In the following final VCF (produced by following the gVCF workflow) I get quite a number of positions reported as missing (1.2M out of ~24M bases). This of course isn't unexpected, however upon closer inspection I cannot see a reason why HC would call some of these positions as missing genotypes. Take for instance this 11bp extract from a gVCF.
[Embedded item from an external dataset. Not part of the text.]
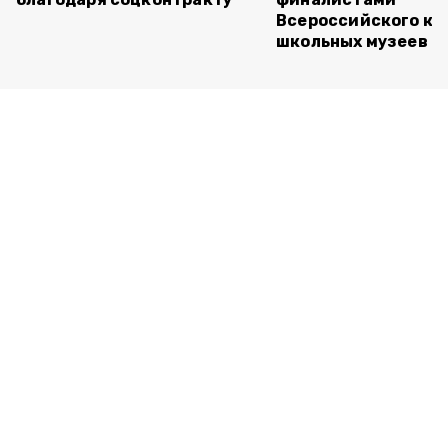
Всероссийского ко
школьных музеев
Supercontig_1.1 613355 . A <NON_REF> . . . GT:AD:DP:GQ:PL 0/0:78,0:78:18:0,18,270
Supercontig_1.1 613356 . G <NON_REF> . . . GT:AD:DP:GQ:PL 0/0:77,0:77:9:0,9,135
Supercontig_1.1 613357 . G <NON_REF> . . . GT:AD:DP:GQ:PL 0/0:78,0:78:0:0,0,0
Supercontig_1.1 613358 . T <NON_REF> . . . GT:AD:DP:GQ:PL 0/0:79,0:79:0:0,0,0
Supercontig_1.1 613359 . T <NON_REF> . . . GT:AD:DP:GQ:PL 0/0:79,0:79:0:0,0,0
Supercontig_1.1 613360 . T <NON_REF> . . . GT:AD:DP:GQ:PL 0/0:78,0:78:0:0,0,0
Supercontig_1.1 613361 . G <NON_REF> . . . GT:AD:DP:GQ:PL 0/0:77,0:77:0:0,0,0
Supercontig_1.1 613362 . C CT,<NON_REF> 3242.73 . DP=82;ExcessHet=3.0103;MLEAC=2,0;MLEAF=1,0;RAW_MQ=295200 GT:AD:DP:GQ:PGT:PID:PL:SB 1/1:0,74,0:74:99:0|1:613362_C_CT:3280,223,0,3280,223,3280:0,0,44,30
Supercontig_1.1 613363 . T <NON_REF> . . . GT:AD:DP:GQ:PL 0/0:4,72:76:0:0,0,0
Supercontig_1.1 613364 . T <NON_REF> . . . GT:AD:DP:GQ:PL 0/0:76,0:76:99:0,120,1800
Supercontig_1.1 613365 . T <NON_REF> . . . GT:AD:DP:GQ:PL 0/0:76,0:76:99:0,120,1800
Here is the subsequent 11bp stretch after running the GenotypeGVCFs on the gVCF:
Supercontig_1.1 613355 . A . . PASS AN=2;DP=78;VariantType=NO_VARIATION GT:AD:DP:RGQ 0/0:78:78:18
Supercontig_1.1 613356 . G . . PASS AN=2;DP=77;VariantType=NO_VARIATION GT:AD:DP:RGQ 0/0:77:77:9
Supercontig_1.1 613357 . G . . PASS DP=78;VariantType=NO_VARIATION GT:AD:DP:RGQ ./.:78:78:0
Supercontig_1.1 613358 . T . . PASS DP=79;VariantType=NO_VARIATION GT:AD:DP:RGQ ./.:79:79:0
Supercontig_1.1 613359 . T . . PASS DP=79;VariantType=NO_VARIATION GT:AD:DP:RGQ ./.:79:79:0
Supercontig_1.1 613360 . T . . PASS DP=78;VariantType=NO_VARIATION GT:AD:DP:RGQ ./.:78:78:0
Supercontig_1.1 613361 . G . . PASS DP=77;VariantType=NO_VARIATION GT:AD:DP:RGQ ./.:77:77:0
Supercontig_1.1 613362 . C CT 3242.73 PASS AC=2;AF=1;AN=2;DP=82;ExcessHet=3.0103;FS=0;MLEAC=2;MLEAF=1;MQ=60;QD=30.85;SOR=1.134;VariantType=INSERTION.NumRepetitions_3.EventLength_1.RepeatExpansion_T GT:AD:DP:GQ:PGT:PID:PL 1/1:0,74:74:99:1|1:613362_C_CT:3280,223,0
Supercontig_1.1 613363 . T . . PASS DP=76;VariantType=NO_VARIATION GT:AD:DP:RGQ ./.:4:76:0
Supercontig_1.1 613364 . T . . PASS AN=2;DP=76;VariantType=NO_VARIATION GT:AD:DP:RGQ 0/0:76:76:99
Supercontig_1.1 613365 . T . . PASS AN=2;DP=76;VariantType=NO_VARIATION GT:AD:DP:RGQ 0/0:76:76:99
Positions 613,357-61 are all assigned a missing genotype (which I assume is because the genotype likelihoods for these positions are all equally likely according to HC). However, examining the raw bam output, I can see that ALL the reads covering these positions are 100% hom-ref
, and this is also the case when examining the BAMOUT from HC. Could anyone explain why I get these no-calls which appear to me to be erroneous? All the mapping qualities are very high as are the base qualities.